Obwohl die Vergabe von 10 Lizenzen für Online-Sportwetten laut Gesetz bereits vor zwei Jahren mit einer Frist von einem Monat hätte beginnen sollen, hält der Direktor der interministeriellen Wettkommission, Gjergji Taho, die Lizenzen weiterhin absichtlich blockiert.
Zweifellos hat Direktor Gjergji Taho auf mündliche Anweisung von Premierminister Edi Rama und unter dem erzwungenen Schweigen des Finanzministers Petrit Malaj Online-Wettlizenzen blockiert und damit freie Bahn für illegale Online-Wettaktivitäten geschaffen, die Gewinne von rund 30 Millionen Euro pro Jahr generieren.
58 illegale Online-Sportwettenplattformen wurden in der SPAK-Datei erfasst, darunter mit massiver Aktivität die Plattformen "333", "CR7", "B3T", "Arena", "Modig", "Trodo Caffe", "Fair Play Bast", "Barcelona", "Viena" usw.
Diese Plattformen wurden dem Leiter der Abteilung für Online-Wettlizenzen, Gjergji Taho, gemeldet, doch dieser informierte weder die Polizei noch die Staatsanwaltschaft oder die SPAK. Laut den Ermittlungen benachrichtigte er weder die interministerielle Kommission noch das Finanzministerium oder den zuständigen Minister.
Parallel zu der unterlassenen Meldung ihrer illegalen Aktivitäten blockiert Direktor Gjergji Taho seit zwei Jahren Lizenzen für Online-Sportwetten. SPAK untersucht diese Blockierung als Drahtzieher eines organisierten Systems zugunsten krimineller Wettgruppen.
Da Direktor Gjergji Taho es versäumt hat, illegale Online-Wettaktivitäten zu melden und dagegen vorzugehen, hat er mit dem ehemaligen Direktor der Polizei des Bezirks Tirana, Erjon Ismaili, bekannt unter dem Spitznamen "Roro", zusammengearbeitet, der von SPAK als Teil der kriminellen Gruppe "Agasi" suspendiert wurde.

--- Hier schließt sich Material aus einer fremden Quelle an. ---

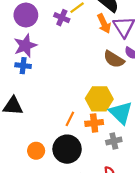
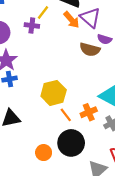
yellow hexagon: (99, 99) -> (54, 93), moved
orange line: (70, 119) -> (66, 115), turned -48

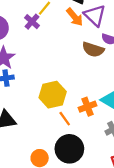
purple cross: (32, 25) -> (32, 22), turned 32
orange cross: (89, 112) -> (88, 107), moved

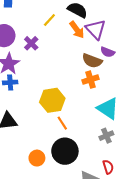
purple cross: (32, 22) -> (31, 43), moved
orange cross: (88, 107) -> (90, 80), moved

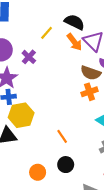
yellow hexagon: (52, 100) -> (21, 115), moved
black circle: (65, 151) -> (66, 165), size x0.6

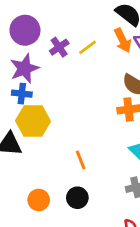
yellow line: (47, 33) -> (87, 47), moved

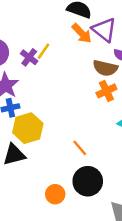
yellow line: (87, 47) -> (44, 51), moved
black circle: (77, 198) -> (88, 181), size x1.5

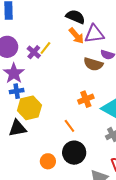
purple triangle: (104, 30) -> (94, 34), turned -50
orange cross: (106, 91) -> (86, 99), moved

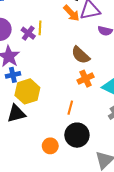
yellow line: (45, 48) -> (40, 28), turned -32
brown semicircle: (93, 64) -> (81, 55), moved, turned 30
orange line: (69, 126) -> (70, 108), turned 56

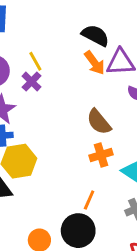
yellow line: (40, 28) -> (35, 61), moved, turned -40
orange line: (70, 108) -> (89, 200), moved

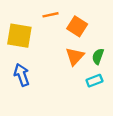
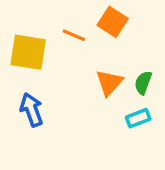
orange line: (51, 15) -> (74, 35), moved, turned 35
orange square: (77, 26) -> (113, 22), moved

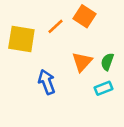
orange line: (74, 35) -> (56, 26), turned -66
blue arrow: (32, 110) -> (47, 82), moved

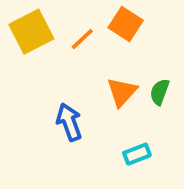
yellow square: (21, 39) -> (31, 32), moved, turned -36
cyan rectangle: (103, 88) -> (137, 154), moved

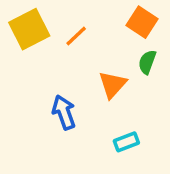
orange square: (126, 24) -> (142, 22), moved
green semicircle: (160, 92) -> (147, 62), moved

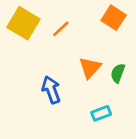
yellow square: (29, 29) -> (23, 23), turned -32
green semicircle: (147, 62) -> (118, 73), moved

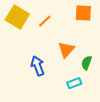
orange square: (114, 18) -> (83, 13), turned -30
green semicircle: (118, 73) -> (86, 63), moved

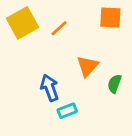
yellow square: (17, 17) -> (23, 23), turned 30
cyan rectangle: (74, 83) -> (67, 111), moved

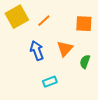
orange square: (110, 17) -> (84, 24), moved
blue arrow: (50, 88) -> (37, 51), moved

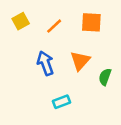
yellow square: (17, 17) -> (21, 21), size x0.6
orange square: (84, 24) -> (91, 22), moved

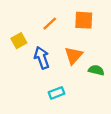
yellow square: (21, 21) -> (19, 41), moved
green semicircle: (105, 77) -> (96, 70), turned 84

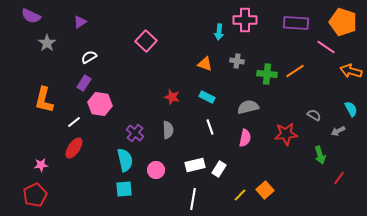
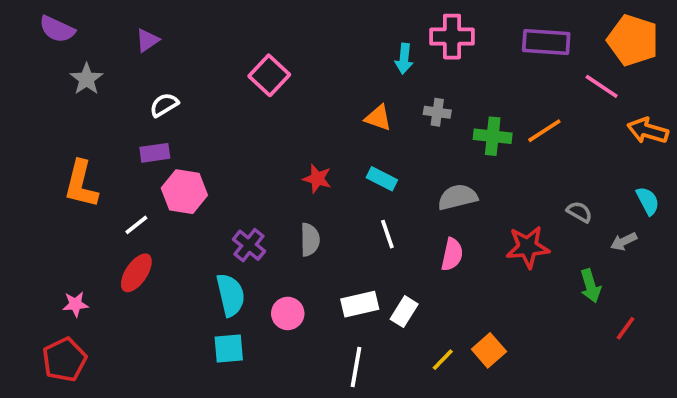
purple rectangle: (84, 83) -> (155, 153), turned 49

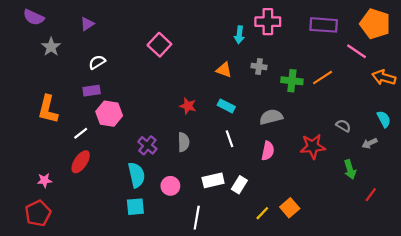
white line: (356, 367) -> (197, 218), moved

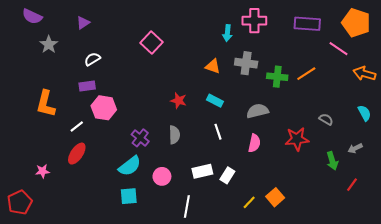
gray cross: (259, 67) -> (246, 63), size x1.5
gray arrow: (370, 143) -> (355, 148), moved
cyan semicircle: (136, 175) -> (130, 166), turned 65
red pentagon: (38, 213) -> (20, 202), moved

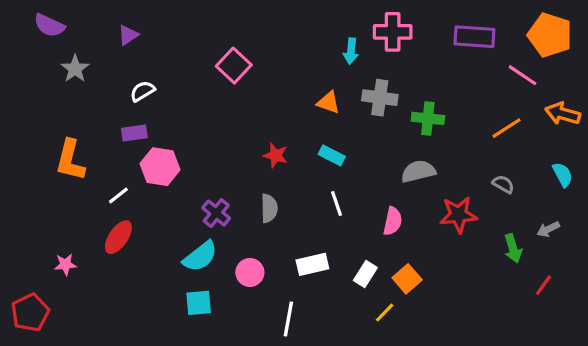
orange line: (306, 74) -> (507, 128), moved
gray semicircle: (257, 111) -> (418, 171), moved
white rectangle: (227, 175) -> (365, 274), moved
orange square: (275, 197) -> (407, 279), moved

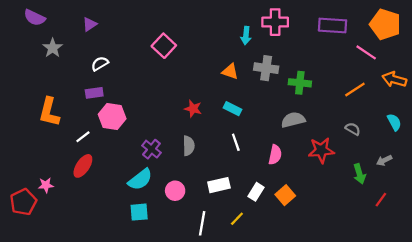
red pentagon: (30, 313) -> (23, 202), moved
yellow line: (385, 313) -> (237, 219), moved

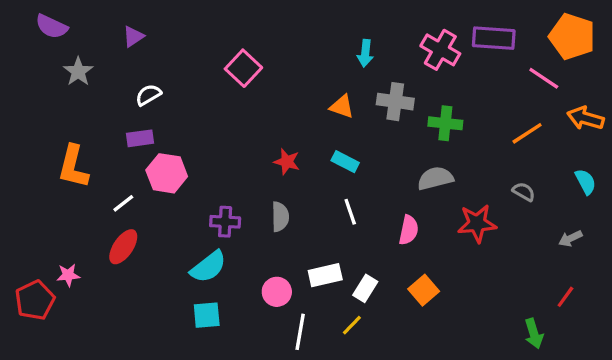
pink cross: (275, 22) -> (440, 50), moved, turned 30
purple cross: (151, 149) -> (225, 222), turned -36
green arrow: (359, 174) -> (534, 334), moved
pink circle: (175, 191) -> (277, 292), moved
white rectangle: (256, 192) -> (365, 288), moved

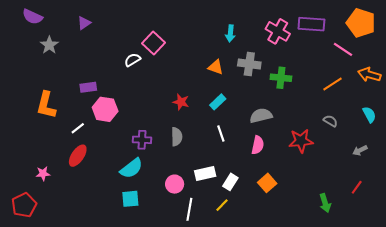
white semicircle: (148, 95) -> (132, 60), moved
cyan rectangle: (345, 162) -> (218, 102), turned -70
gray semicircle: (435, 178) -> (261, 116), moved
red pentagon: (35, 300) -> (24, 205), moved
green arrow: (534, 334) -> (325, 203), moved

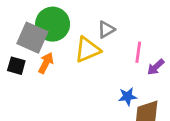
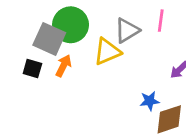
gray triangle: (106, 29) -> (127, 30), size x1.4
pink line: (138, 52) -> (161, 21), moved

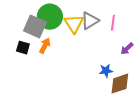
pink line: (161, 21) -> (113, 23), moved
yellow triangle: (107, 52) -> (74, 24), moved, turned -40

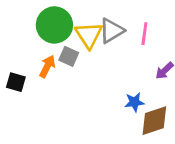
gray square: (35, 27) -> (69, 56), moved, size x0.6
black square: (23, 48) -> (16, 82), moved

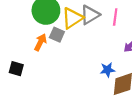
yellow triangle: (89, 35) -> (72, 18), turned 30
black square: (16, 82) -> (16, 69), moved

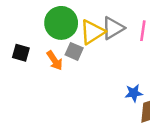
orange arrow: (40, 42) -> (55, 61), turned 119
black square: (16, 69) -> (21, 53), moved

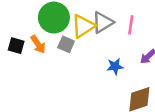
orange arrow: (55, 61) -> (38, 44), moved
blue star: (134, 93) -> (115, 66), moved

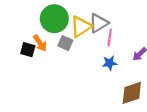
pink line: (131, 25) -> (110, 38), moved
black square: (16, 46) -> (28, 50), moved

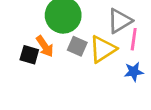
yellow triangle: (81, 26) -> (103, 49), moved

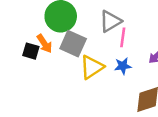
gray square: (77, 46) -> (73, 44), size x1.5
yellow triangle: (103, 49) -> (92, 67), moved

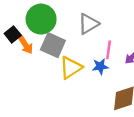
pink line: (123, 37) -> (109, 50), moved
black square: (31, 51) -> (13, 34), moved, turned 35

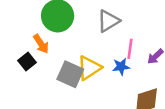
black square: (13, 34) -> (27, 62), moved
gray square: (53, 45) -> (70, 74), moved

Laut den Ermittlungen der BKH und SPAK wurden der Direktor für Wettlizenzen, Gjergji Taho, und der stellvertretende Direktor der Polizei von Tirana, Erjon Ismaili, als der für die Bekämpfung der Wirtschaftskriminalität zuständige Beamte, mit folgenden Rollen abgehört: Der eine erteilte keine Lizenzen für legale Online-Wetten und meldete keine illegalen Aktivitäten, während der andere das Vorgehen gegen illegale Wetten nicht zuließ und die Maßnahmen der Polizei und der SPAK gegen sie aufdeckte.
Der Leiter der Wettlizenzabteilung, Gjergji Taho, wurde nicht zufällig zum Verwalter des „Durana Tech Park“ in Xhafzotaj ernannt, wo er falsche Berichte, Projekte, Investitionen und Finanzierungen erstellte, als ob dieser Park gebaut worden wäre und in Betrieb wäre, und sogar 75 Phantomfirmen gründete, die so dargestellt wurden, als würden sie in diesem Technologiepark tätig sein.
Im Zuge der von BKH und SPAK durchgeführten Ermittlungen stellte sich heraus, dass auch der Direktor für Wettlizenzen und den „Durana Tech Park“, Gjergji Taho, Teil der „Agasi“-Gruppe ist und als Berater für Bauinvestitionen fungiert. Er soll jährlich Millionen von Euro aus illegalen Online-Wetten erwirtschaftet haben, die sich auf rund 30 Millionen Euro belaufen.

In mehreren abgehörten Telefongesprächen stellte sich heraus, dass Regisseur Gjergji Taho über die Vermittlung von Ergys Agas Millionen von Dollar von illegalen Wettgruppen erhalten hatte – als Belohnung dafür, dass er legale Lizenzen blockiert hatte.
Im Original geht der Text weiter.